Share

Tangisan bayi

Ariela menatap lelaki di hadapannya dengan pandangan kosong, tidak ada setitik pun secercah harapan untuk Davin di manik bening gadis itu. Namun gadis yang memiliki hobi membacanya itu, tetap memberikan senyum manisnya.

"Kamu tidak percaya denganku," ucap Davin putus asa.

"Aku sudah tidak percaya dengan siapa pun, kecuali Bunda dan juga Orion," sahut Ariela dengan wajah datar. 

"Cobalah dulu, Rie," desak Davin berusaha meyakinkan.

"Kamu seperti Ayah, suka memaksakan kehendak," ucap Ariela dengan senyum kecut. 

Davin tertegun, lelaki itu merutuki dirinya sendiri. Karena telah bertindak bodoh, bukankah dari awal dia sudah mengetahui kalau Rie tidak bisa dipaksa.
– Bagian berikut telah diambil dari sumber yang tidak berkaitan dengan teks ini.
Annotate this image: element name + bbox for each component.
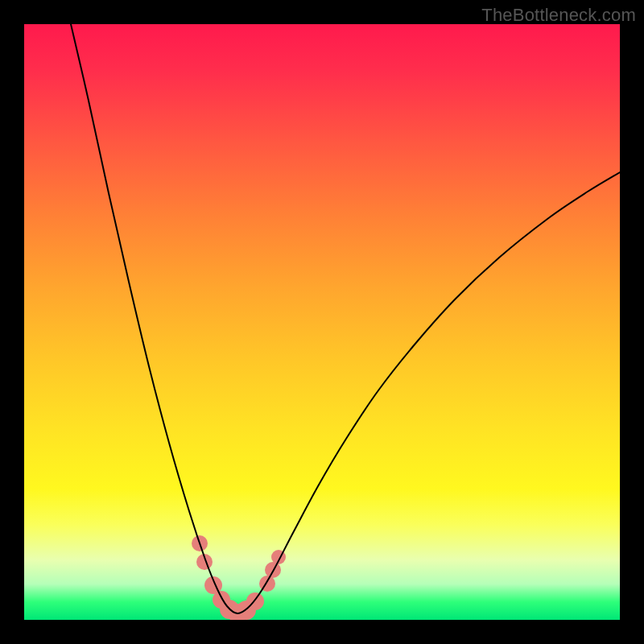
plot-area: [24, 24, 620, 620]
valley-dot: [204, 576, 222, 594]
curve-path: [71, 24, 620, 613]
valley-dot: [213, 591, 230, 609]
valley-dot: [220, 600, 239, 619]
valley-dot: [265, 562, 281, 578]
bottleneck-curve: [24, 24, 620, 620]
valley-dots-group: [192, 535, 286, 620]
valley-dot: [192, 535, 208, 551]
valley-dot: [237, 601, 256, 620]
valley-dot: [271, 550, 286, 564]
valley-dot: [246, 592, 264, 610]
valley-dot: [228, 604, 247, 620]
valley-dot: [196, 554, 213, 570]
chart-frame: TheBottleneck.com: [0, 0, 644, 644]
valley-dot: [259, 576, 275, 592]
watermark-text: TheBottleneck.com: [481, 5, 636, 26]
Hak itu menyebabkan rasa depresinya kian meningkat. 

"Maaf, Rie," ucap Davin penuh sesal.

Ariela tidak menjawab, gadis itu hanya menatap jalan lurus di depan sana. Kemudian terhenti di trotoar, setelah kendaraan dirasa cukup sepi gadis itu menyeberang jalan tanpa menghiraukan Davin. 

"Kok, mukanya lesu gitu?" tanya Mama Widi saat Davin melangkah ke dapur.

Lelsko muda itu membisu. Tangannya yang kekar mengambil sebotol air dingin dari dalam kulkas, lantas menghabiskannya dengan sekali tenggak.

Mama Widi terheran-heran menatap anaknya dengan mata yang membesar, seakan ingin lepas dari kelopak. 

"Kenapa, kok, enggak jawab," ulang Mama Widi kesal.

"Ah, aku sudah bersikap bodoh," seru Davin sambil meremas rambutnya dengan tangan.

"Bertindak bodoh bagaimana?" Cecar wanita penyuka es krim itu. 

Davin duduk di kursi dengan raut wajah penuh penyesalan, dan matanya sedikit berkabut. Lelaki itu kembali menyalahkan dirinya sendiri, karena seharusnya dia bisa lebih bersabar. 

"Tadi aku bertemu, Rie," ujar Davin sambil menatap ke jendela kaca.

"Ketemu atau sengaja menemui," sindir Mama Widi menggoda.

"Sengaja," ujar Davin cemberut, sebal karena karena ketahuan. 

"Terus." 

"Aku mencoba membuatnya untuk percaya padaku. Tapi …." Davin tidak bisa menyelesaikan kalimatnya, hatinya begitu pedih saat mengingat segores luka di mata gadis itu.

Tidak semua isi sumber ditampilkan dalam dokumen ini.